"As oil producers' spare capacity declines to worrisome levels, prices could reach new records."
The U.S. economy is never completely ready for higher oil prices, which is one reason they take a nasty economic toll when they arrive. But readiness can be enhanced by awareness of the likely outlook for petroleum prices—and the outlook today is relatively grim, although probably not disastrous.
Despite the recent 20% decline from April highs, new highs on crude, heating oil, diesel fuel, jet fuel and gasoline seem likely over the next 12 months. Following some further easing over the summer, the second leg of the long-term bull market in petroleum—the first occurred in 2007–2008—probably will begin this fall.
As oil producers' spare capacity gradually declines to worrisome levels, the average monthly price could reach a record $150/ barrel by next spring, with spikes to $165 or $170. With this, $4.50-a-gallon gasoline will become the norm.
The continued short-term easing of oil prices should benefit the economy over the summer, only to exact a much larger payback later. The projected oil shock of spring 2012 will hurt economic expansion, but not kill it, pruning about 1.5 percentage points from quarterly growth in real gross domestic product.
While painful, this forecast isn't quite as extreme as it might appear.
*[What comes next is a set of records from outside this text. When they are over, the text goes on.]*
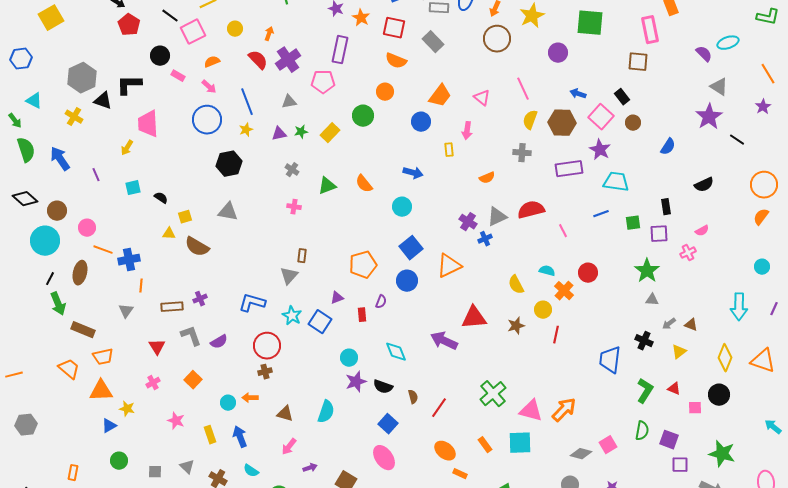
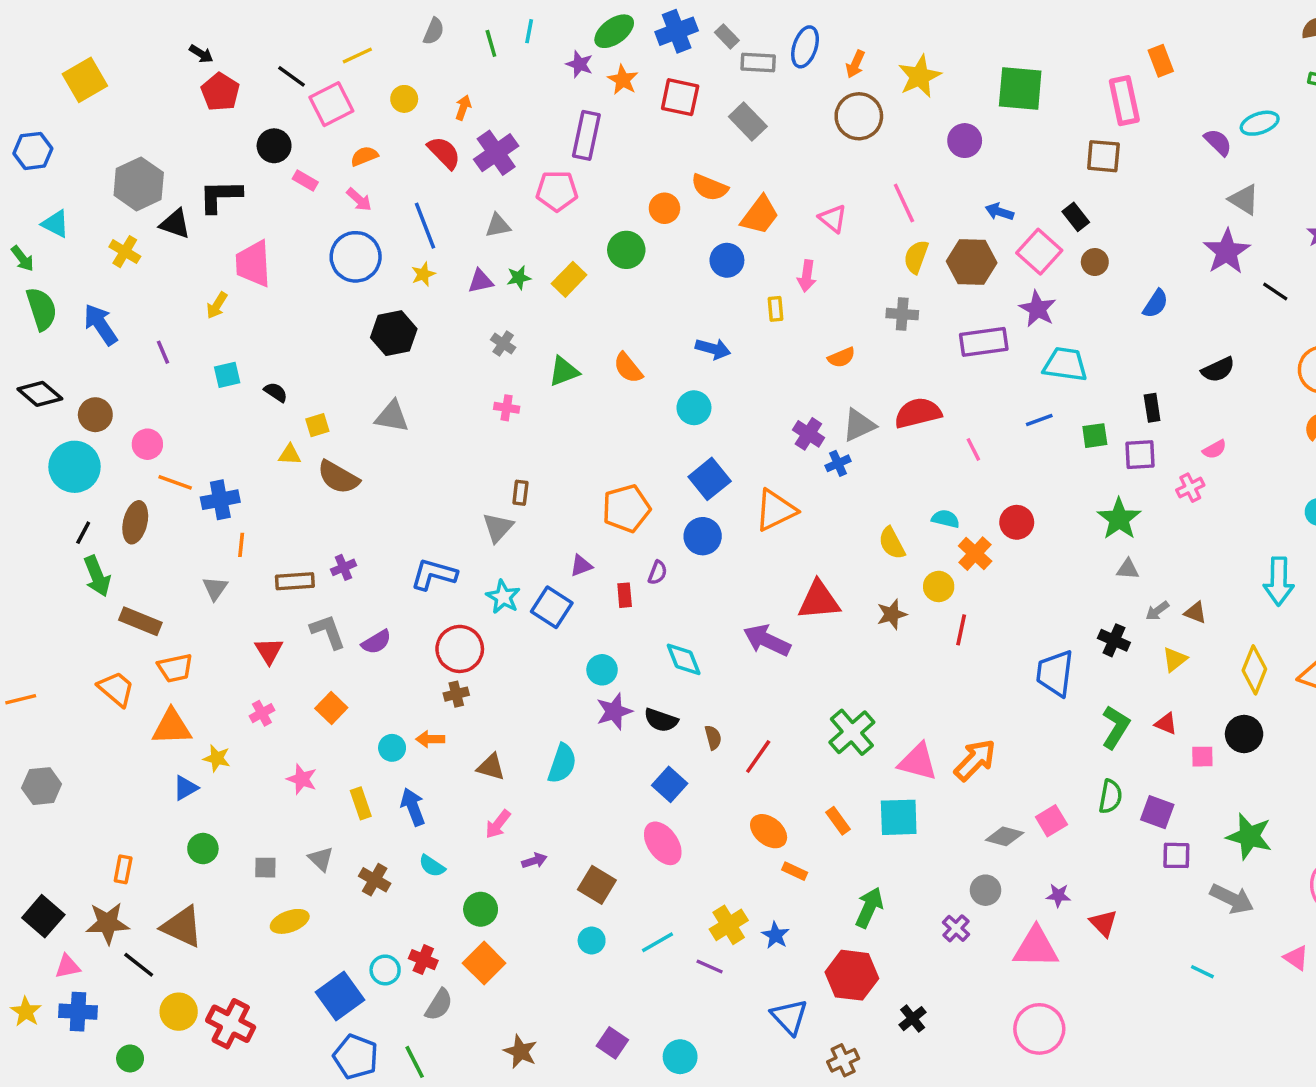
orange semicircle: (396, 61) -> (710, 187), moved

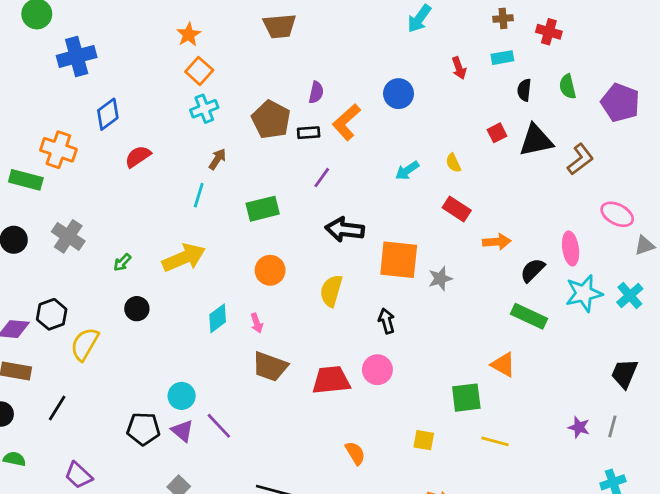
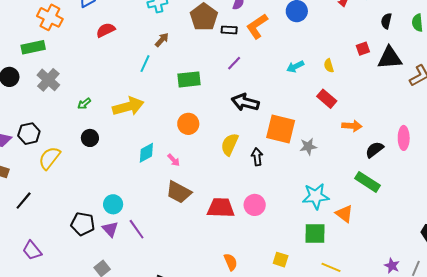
green rectangle: (26, 180) -> (33, 47), moved, turned -35
cyan star: (584, 293) -> (316, 196), moved
black arrow: (387, 321) -> (257, 157), moved
pink arrow: (257, 323) -> (174, 160), turned -32

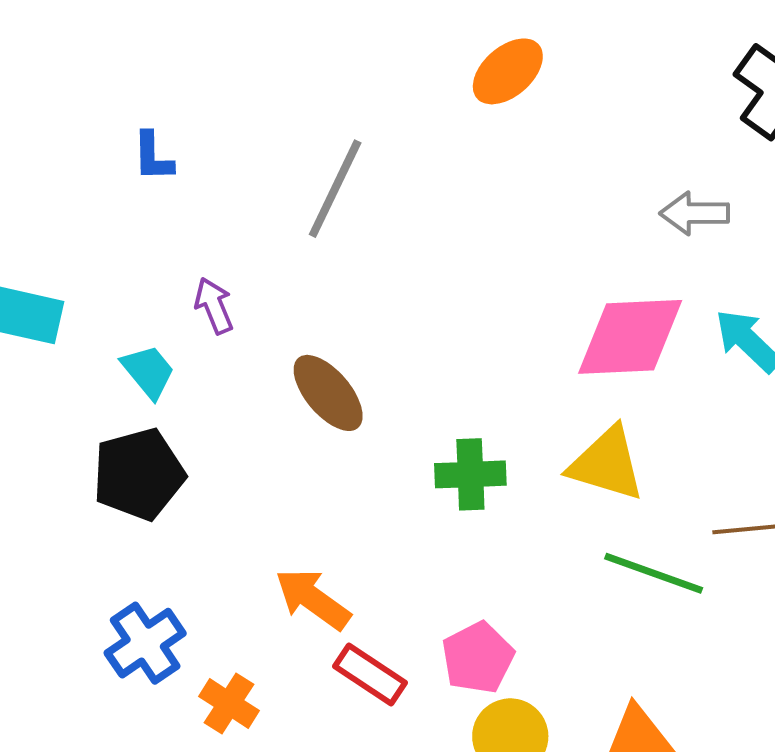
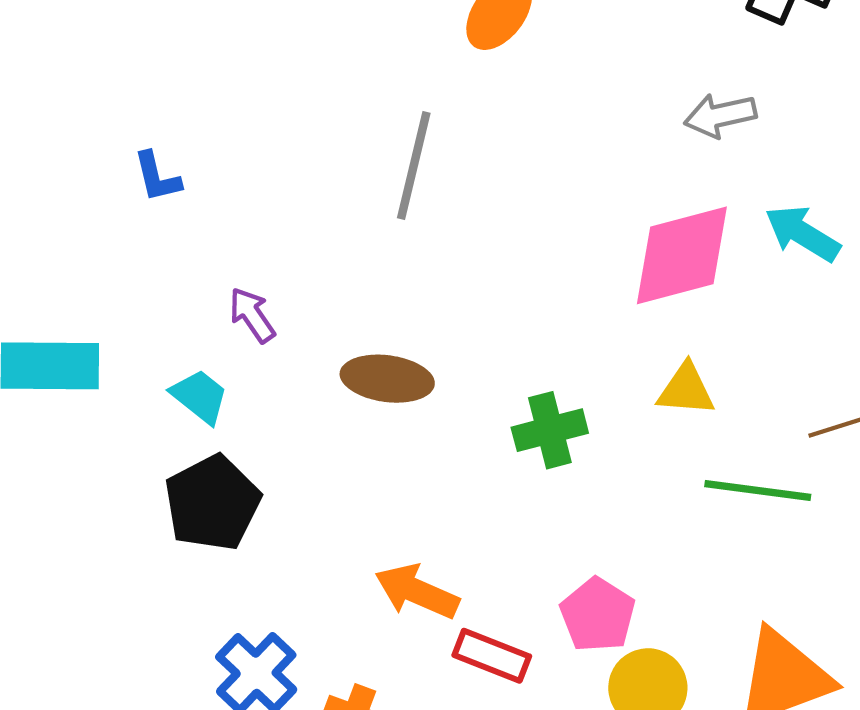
gray line: (335, 189) -> (414, 165), moved
brown ellipse: (328, 393) -> (387, 379), turned -30
yellow triangle: (607, 464) -> (686, 390), size x0.7

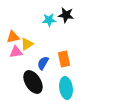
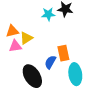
blue semicircle: (43, 63) -> (50, 62), moved
cyan ellipse: (66, 88) -> (75, 74), moved

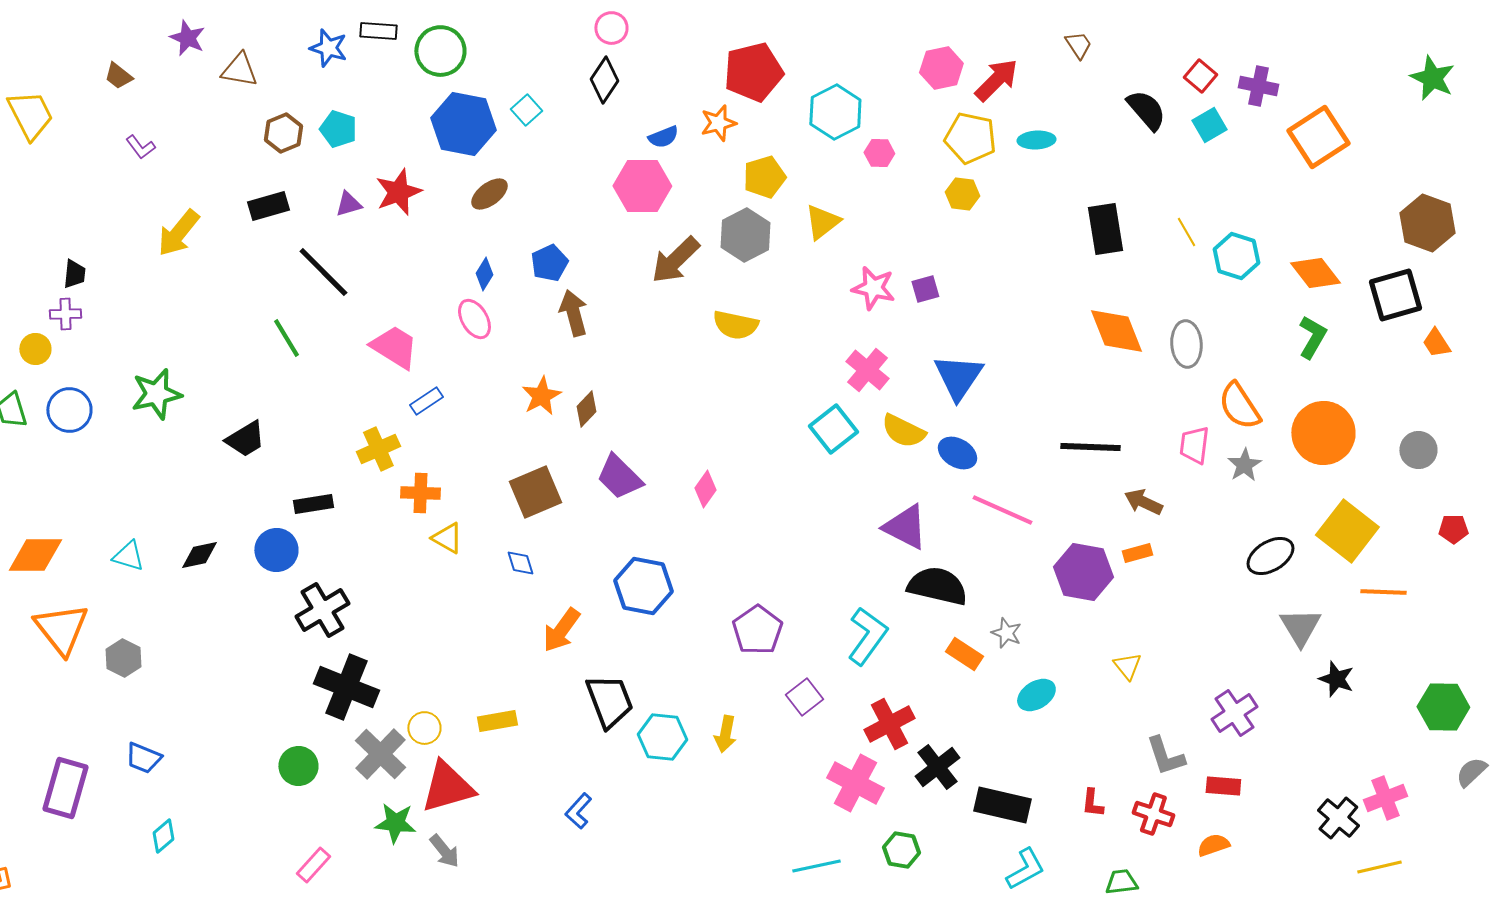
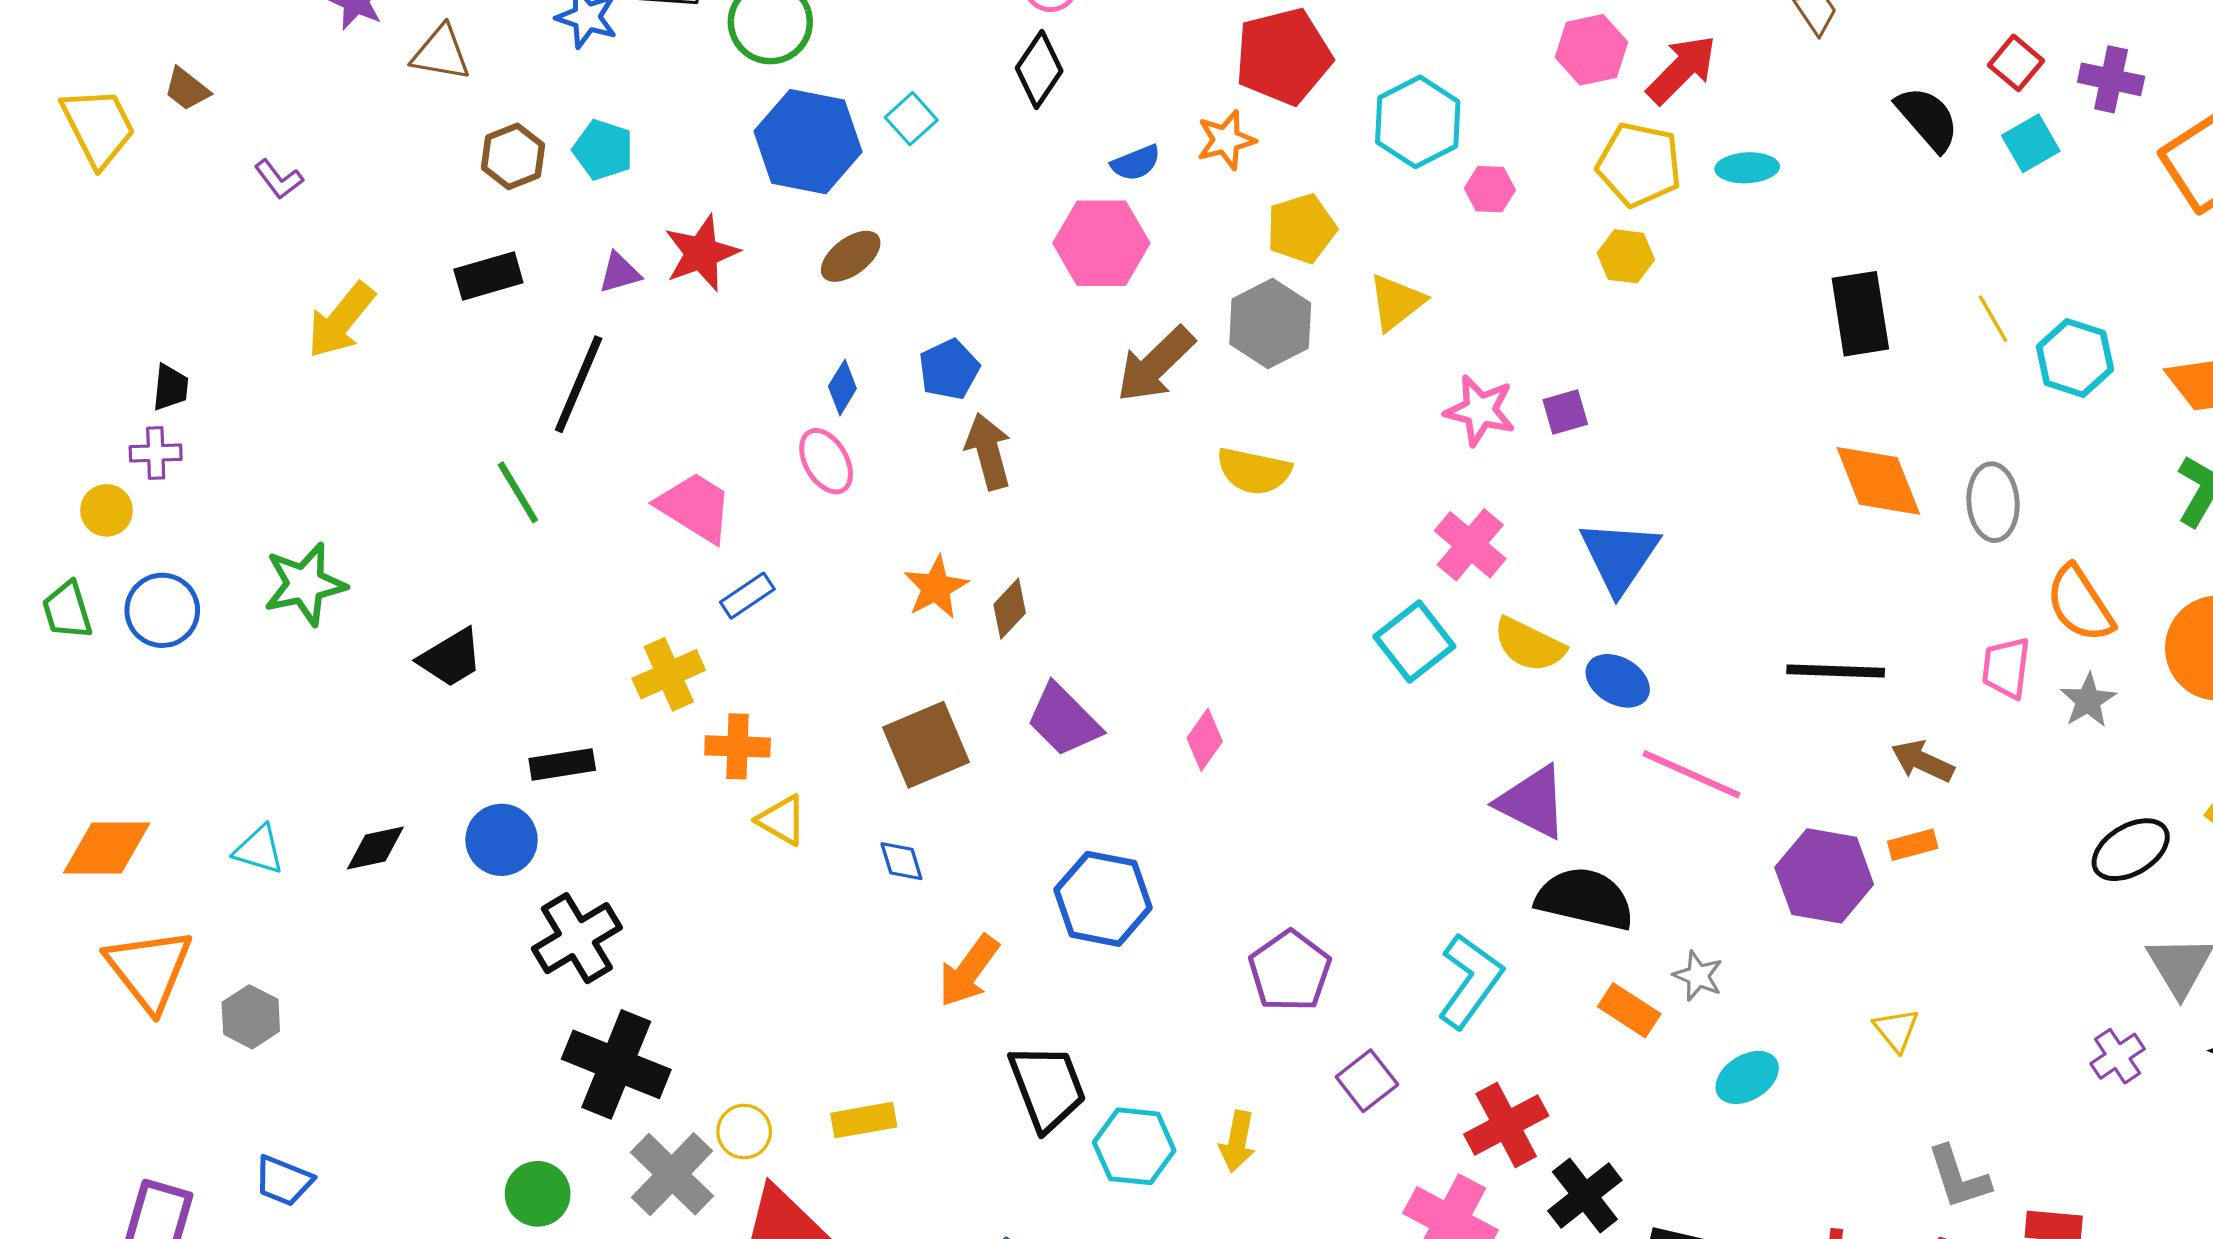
brown trapezoid: (118, 76) -> (187, 89), moved
black line: (323, 272) -> (579, 384), turned 68
purple cross: (1234, 713) -> (2118, 1056), moved, size x0.7

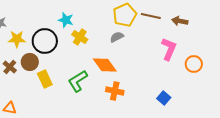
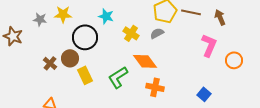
brown arrow: (180, 21) -> (220, 17), turned 56
yellow cross: (80, 37) -> (131, 33), moved
yellow star: (17, 39) -> (63, 14), moved

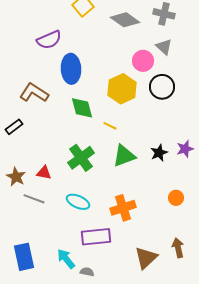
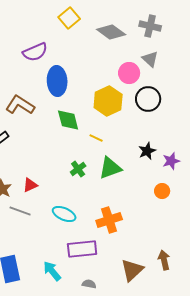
black star: (159, 153) -> (147, 151), moved
green cross: (81, 158) -> (78, 169), moved, size x0.6
red triangle: (44, 173) -> (30, 185), turned -35
orange circle: (176, 198) -> (162, 191), moved
gray semicircle: (87, 272) -> (89, 284), moved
Short-lived price spikes and troughs make for frenzied headlines in newspapers and on the Internet as well as for hysterical talking heads on radio and TV, but what matters for the economy are average prices over at least a few months. Barron's estimates that the effective price of crude was about $110 in this year's second quarter, which just ended. A projected increase to $150 by the second quarter of next year assumes a rise of $40. Oil is likely to stay at $150 for several months, before the promise of greater supply brings gradual easing.